FWAAA,Jul 2 2005, 03:29 PM]
Yes, we know. Owens reminds us all the time. Paycuts suck, but so does having your employer run out of cash. And AA did what it had to do two years ago to keep from running out of cash.

Yea, but now the company claims that they are out of cash when they only have $2 billion on hand. Not all that long ago Crandall was bragging to the pilots that he had a $500 million war chest to beat them if they struck.

If UAL and USAir don't fold, it is likely that your pay will be cut even more, as the domestic overcapacity plaguing the USA isn't gonna just magically disappear. Fares must rise, and they ain't gonna rise until there are fewer domestic legacy hub/spoke seats for sale.

There we go again with the "overcapacity" myth. Load factors are the highest ever but you keep claiming there is overcapacity. Show me any system that transports people on posted schedules that runs as high of a load factor.
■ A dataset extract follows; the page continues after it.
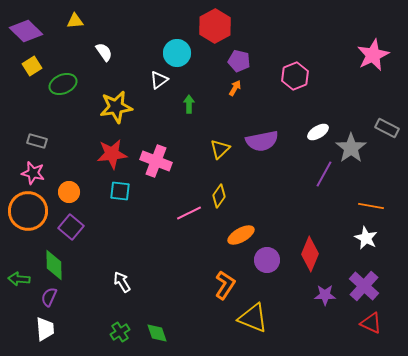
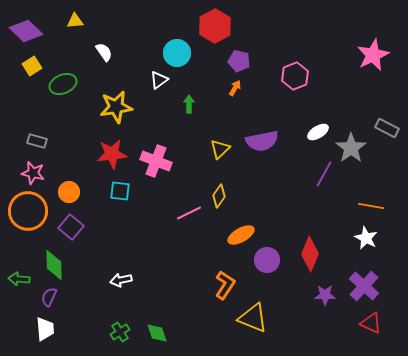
white arrow at (122, 282): moved 1 px left, 2 px up; rotated 70 degrees counterclockwise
The New York Times recently posted an article that stated that AA only needed $6 more per ticket to break even, if all the airlines are running high load factors then what prevented AA from raising their prices? Are you still going to claim that the same person who is paying $25/day to park his car at the airport and $5 for a cup of coffee at the airport would decide to stay home if the fare was $10 more? Would they all go on Jet Blue or a competitor? Where would they sit if those planes are pretty much full already?

By the way MSN now quotes Institutional Ownership of AMR at 99%. If the airlines were really that desperate why would large Institutions own nearly all of it? Why would they increase ownership if the company was headed down the toilet? Would it be safe to say that some of these Institutions may be the same ones that claim that AA must keep $2 billion on hand or they would be broke?

The question is what do these airlines have to gain by making a profit at this time? Those that are losing money are getting their workers to give away everything they ever gained and work for peanuts. In the meantime they continue to operate. NWA showed profits for longer than any of the other legacy carriers and they are the only ones facing the threat of a strike. It seems that losing more pays off more. In the case of AMR they claimed they lost $3.5 billion in 2002, more than anyone else, got the biggest labor concessions of any airline and didnt even have to go BK!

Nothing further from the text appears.